This idea occurred to me a few weeks ago and I just wanted to see what others with more knowledge on it think. I haven't been a regular on this board, so forgive me if the idea has already come up.
Here it is:
Current hard drives have one head per platter surface. What would be the consequences of having more. There is room around the platter with current head assembly designs for probably 3-4 head assemblies without them interfering with one another. My thoughts are that the drive could then access 2, 3, or 4 files at once. For example, one head could be accessing the swap file while another is accessing data for the program you are running, while another is writing something else. Also, it could operate something like a striped raid such that all the heads could be writing parts of the file at the same time. Of course that would leave the file rather fragmented. Speaking of file fragmentation, defragging would be a lot faster.

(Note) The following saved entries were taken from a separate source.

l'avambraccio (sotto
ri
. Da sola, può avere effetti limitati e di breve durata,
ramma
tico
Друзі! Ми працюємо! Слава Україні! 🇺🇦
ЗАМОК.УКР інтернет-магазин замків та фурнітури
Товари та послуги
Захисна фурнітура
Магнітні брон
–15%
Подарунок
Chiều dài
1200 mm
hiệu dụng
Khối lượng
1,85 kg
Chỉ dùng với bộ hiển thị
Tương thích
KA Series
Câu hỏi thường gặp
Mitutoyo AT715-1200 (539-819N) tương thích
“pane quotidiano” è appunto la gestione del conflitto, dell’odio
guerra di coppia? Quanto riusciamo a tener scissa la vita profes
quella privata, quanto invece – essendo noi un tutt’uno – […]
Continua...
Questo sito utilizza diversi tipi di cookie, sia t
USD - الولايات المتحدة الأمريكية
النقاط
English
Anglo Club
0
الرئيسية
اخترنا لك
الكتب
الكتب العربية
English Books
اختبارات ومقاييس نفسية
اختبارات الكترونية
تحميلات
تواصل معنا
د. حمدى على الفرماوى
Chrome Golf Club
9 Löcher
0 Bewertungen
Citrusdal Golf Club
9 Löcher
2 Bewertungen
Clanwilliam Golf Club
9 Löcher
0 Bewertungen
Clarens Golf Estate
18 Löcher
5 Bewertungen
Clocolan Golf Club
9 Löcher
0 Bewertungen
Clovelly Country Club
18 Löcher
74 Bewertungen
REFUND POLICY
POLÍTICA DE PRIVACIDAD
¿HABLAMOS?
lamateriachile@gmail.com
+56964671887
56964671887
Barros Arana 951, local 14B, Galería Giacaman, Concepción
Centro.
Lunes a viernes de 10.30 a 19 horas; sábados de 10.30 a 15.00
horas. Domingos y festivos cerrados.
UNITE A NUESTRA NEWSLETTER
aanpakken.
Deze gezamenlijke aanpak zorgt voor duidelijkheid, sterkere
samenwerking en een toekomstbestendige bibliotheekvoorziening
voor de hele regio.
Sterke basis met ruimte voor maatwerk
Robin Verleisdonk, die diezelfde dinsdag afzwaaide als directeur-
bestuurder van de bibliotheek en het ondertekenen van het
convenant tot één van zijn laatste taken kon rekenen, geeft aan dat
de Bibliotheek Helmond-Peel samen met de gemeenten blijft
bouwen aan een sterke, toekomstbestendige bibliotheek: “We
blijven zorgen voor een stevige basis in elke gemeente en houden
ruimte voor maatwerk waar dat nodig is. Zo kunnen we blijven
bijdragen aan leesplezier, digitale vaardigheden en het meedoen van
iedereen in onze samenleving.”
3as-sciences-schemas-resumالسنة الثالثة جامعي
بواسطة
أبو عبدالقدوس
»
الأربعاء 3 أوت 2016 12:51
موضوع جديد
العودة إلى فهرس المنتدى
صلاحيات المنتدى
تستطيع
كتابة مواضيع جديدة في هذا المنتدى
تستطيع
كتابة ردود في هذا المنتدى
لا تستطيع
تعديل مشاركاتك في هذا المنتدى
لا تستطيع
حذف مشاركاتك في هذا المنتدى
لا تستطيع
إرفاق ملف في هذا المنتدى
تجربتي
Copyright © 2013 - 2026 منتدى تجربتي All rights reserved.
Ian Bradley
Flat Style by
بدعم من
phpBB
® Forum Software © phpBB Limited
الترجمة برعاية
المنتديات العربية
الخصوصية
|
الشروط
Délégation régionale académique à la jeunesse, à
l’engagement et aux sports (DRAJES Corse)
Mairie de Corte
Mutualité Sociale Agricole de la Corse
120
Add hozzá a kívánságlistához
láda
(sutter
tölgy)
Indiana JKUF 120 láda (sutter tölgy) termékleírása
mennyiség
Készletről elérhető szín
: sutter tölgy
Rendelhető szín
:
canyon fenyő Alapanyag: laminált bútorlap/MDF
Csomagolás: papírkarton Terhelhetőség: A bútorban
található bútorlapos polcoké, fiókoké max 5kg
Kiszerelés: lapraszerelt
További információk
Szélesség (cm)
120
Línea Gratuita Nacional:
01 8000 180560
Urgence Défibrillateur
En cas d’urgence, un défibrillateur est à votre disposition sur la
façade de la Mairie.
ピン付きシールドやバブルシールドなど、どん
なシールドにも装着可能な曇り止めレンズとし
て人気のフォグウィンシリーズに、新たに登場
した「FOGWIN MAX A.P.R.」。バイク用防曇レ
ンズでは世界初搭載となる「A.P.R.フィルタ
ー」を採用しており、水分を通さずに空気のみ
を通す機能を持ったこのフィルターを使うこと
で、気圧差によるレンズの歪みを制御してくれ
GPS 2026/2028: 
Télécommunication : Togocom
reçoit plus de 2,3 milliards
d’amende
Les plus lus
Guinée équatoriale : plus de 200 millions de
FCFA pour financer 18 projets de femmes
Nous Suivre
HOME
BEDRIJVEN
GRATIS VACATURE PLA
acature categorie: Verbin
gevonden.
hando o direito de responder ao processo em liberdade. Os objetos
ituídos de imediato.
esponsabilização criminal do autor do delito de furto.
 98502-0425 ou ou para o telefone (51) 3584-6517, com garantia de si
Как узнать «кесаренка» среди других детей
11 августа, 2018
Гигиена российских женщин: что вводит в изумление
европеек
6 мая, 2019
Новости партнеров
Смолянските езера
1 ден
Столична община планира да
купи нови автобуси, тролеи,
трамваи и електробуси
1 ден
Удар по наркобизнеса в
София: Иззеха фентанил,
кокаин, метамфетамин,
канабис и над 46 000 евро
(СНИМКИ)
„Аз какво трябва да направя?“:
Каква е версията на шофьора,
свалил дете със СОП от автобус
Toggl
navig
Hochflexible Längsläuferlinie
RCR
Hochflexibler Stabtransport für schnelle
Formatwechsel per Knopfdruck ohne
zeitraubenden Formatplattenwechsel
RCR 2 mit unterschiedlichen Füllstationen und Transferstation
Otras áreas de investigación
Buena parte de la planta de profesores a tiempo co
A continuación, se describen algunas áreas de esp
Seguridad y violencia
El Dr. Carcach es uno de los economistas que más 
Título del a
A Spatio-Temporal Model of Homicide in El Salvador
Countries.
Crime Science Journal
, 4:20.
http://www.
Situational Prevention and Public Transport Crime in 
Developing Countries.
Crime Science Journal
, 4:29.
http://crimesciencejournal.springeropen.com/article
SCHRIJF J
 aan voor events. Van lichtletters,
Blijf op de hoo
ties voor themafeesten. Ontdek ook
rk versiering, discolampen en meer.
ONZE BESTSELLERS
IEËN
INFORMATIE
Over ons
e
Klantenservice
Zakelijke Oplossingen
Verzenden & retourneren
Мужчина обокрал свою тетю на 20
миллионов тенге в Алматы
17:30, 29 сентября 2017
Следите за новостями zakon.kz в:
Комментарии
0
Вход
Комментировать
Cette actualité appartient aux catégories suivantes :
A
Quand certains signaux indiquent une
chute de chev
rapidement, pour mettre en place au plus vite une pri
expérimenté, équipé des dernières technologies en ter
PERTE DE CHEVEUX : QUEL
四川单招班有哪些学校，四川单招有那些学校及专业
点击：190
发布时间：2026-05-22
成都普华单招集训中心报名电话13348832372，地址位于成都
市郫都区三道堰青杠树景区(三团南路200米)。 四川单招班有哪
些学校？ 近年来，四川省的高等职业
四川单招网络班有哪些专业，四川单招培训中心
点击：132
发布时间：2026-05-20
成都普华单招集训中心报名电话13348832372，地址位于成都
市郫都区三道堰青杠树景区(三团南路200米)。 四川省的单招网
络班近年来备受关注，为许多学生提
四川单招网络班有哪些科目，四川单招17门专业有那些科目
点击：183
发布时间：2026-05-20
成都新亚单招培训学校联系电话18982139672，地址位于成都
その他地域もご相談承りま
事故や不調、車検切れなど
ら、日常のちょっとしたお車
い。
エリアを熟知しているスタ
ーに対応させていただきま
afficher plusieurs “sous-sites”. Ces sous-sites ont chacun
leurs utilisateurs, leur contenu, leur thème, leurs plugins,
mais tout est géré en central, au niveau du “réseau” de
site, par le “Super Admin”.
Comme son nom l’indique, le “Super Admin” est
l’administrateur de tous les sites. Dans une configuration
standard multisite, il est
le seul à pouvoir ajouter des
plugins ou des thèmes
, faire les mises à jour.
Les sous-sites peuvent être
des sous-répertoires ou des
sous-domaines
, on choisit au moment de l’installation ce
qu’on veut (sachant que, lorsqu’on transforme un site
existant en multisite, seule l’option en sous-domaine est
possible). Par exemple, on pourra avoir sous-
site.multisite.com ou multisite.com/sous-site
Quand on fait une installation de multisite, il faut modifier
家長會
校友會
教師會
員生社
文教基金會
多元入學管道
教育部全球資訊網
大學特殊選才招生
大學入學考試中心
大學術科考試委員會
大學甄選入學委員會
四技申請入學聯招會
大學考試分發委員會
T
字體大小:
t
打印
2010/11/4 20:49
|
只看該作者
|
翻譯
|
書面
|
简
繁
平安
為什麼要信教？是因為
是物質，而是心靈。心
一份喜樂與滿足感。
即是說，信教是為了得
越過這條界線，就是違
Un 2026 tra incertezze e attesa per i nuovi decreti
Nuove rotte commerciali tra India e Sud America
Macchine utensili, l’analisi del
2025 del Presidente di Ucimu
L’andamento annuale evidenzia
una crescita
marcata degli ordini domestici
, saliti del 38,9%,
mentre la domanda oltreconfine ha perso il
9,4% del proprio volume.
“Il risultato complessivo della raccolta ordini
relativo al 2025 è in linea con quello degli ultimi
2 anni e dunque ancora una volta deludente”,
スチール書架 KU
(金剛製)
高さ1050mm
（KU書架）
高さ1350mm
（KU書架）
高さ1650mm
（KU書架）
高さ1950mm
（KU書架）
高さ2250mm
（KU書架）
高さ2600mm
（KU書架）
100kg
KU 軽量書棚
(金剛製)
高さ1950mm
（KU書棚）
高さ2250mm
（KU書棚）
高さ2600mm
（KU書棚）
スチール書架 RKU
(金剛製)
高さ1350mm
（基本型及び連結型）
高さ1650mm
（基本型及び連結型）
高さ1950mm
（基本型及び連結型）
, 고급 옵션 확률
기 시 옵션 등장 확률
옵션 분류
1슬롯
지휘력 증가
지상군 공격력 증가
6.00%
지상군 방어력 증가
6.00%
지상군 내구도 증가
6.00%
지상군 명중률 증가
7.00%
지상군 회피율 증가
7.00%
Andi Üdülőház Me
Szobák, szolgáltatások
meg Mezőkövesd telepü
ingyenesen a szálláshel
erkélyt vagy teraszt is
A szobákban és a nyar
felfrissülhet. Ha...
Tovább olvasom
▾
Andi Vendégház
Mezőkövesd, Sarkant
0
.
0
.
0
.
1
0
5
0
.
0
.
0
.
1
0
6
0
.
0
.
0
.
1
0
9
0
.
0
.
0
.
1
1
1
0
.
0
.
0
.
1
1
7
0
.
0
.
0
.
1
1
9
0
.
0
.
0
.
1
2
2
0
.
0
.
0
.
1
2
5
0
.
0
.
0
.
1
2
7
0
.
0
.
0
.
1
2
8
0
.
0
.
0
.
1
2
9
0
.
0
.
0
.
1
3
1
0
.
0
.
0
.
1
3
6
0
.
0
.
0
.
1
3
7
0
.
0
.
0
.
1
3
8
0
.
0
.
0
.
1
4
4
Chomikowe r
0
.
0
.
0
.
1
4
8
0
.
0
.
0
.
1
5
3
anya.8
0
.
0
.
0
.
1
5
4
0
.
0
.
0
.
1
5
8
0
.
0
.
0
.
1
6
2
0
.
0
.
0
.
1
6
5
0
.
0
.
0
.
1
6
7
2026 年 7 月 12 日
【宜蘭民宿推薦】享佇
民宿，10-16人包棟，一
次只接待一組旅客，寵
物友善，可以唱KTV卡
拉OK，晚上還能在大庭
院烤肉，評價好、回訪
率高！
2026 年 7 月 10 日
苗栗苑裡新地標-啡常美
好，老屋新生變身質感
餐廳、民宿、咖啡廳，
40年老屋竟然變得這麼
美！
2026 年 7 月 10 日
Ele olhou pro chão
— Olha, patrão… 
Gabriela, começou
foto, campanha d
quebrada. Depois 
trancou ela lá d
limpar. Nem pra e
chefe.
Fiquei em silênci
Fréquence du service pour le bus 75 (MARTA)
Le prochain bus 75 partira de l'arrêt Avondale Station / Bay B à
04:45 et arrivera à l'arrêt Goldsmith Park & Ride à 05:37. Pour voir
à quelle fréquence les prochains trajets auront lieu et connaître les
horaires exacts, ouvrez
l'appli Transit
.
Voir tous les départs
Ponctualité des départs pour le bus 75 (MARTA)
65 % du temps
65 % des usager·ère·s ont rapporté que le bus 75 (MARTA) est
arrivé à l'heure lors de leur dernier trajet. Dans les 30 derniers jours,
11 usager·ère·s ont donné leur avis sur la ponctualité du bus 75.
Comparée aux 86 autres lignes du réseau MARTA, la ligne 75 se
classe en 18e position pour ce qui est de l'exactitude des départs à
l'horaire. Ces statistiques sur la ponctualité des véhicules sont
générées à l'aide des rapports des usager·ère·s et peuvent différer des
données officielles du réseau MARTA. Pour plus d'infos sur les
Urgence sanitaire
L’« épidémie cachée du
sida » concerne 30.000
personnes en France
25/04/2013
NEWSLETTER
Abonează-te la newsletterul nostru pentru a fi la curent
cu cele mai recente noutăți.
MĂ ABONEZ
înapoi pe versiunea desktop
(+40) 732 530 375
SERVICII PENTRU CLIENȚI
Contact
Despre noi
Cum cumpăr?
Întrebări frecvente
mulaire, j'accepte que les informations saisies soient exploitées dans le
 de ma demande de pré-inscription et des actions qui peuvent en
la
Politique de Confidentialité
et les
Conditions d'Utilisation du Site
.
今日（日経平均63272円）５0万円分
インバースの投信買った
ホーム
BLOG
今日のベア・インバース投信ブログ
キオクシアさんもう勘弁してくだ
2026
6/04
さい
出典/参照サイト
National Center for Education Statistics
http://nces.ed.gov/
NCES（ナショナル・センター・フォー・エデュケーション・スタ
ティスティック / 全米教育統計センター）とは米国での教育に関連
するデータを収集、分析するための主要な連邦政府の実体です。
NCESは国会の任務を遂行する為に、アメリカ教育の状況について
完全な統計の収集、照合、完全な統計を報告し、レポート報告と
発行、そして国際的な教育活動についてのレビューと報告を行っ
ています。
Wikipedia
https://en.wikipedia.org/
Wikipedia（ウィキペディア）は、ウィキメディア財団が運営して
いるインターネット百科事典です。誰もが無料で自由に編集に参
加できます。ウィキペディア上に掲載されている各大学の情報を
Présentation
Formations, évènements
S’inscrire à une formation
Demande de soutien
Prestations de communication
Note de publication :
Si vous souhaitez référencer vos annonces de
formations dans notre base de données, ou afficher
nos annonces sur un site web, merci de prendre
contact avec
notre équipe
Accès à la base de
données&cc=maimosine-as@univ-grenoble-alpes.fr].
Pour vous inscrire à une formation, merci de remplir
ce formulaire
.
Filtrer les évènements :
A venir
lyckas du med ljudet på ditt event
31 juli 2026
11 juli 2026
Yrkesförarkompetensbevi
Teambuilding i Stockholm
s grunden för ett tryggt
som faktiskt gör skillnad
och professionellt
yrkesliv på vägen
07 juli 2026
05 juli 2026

With regards to reliability, I would expect the reliability to be somewhat lower because there are more parts to fail. However, I don't think it would be difficult to design logic that could detect if one head assembly failed and then take that assemly out of action and leave it parked. Performance would decrease, but the drive would still operate.
One major problem I could see is that current interface technology may not be able to handle it. I don't know if current interfaces would be capable of managing multiple data streams. Maybe it could be done by using 1 cable/connector per head assembly, or perhaps the drive electronics could make it work. Or, it may require an entirely new interface.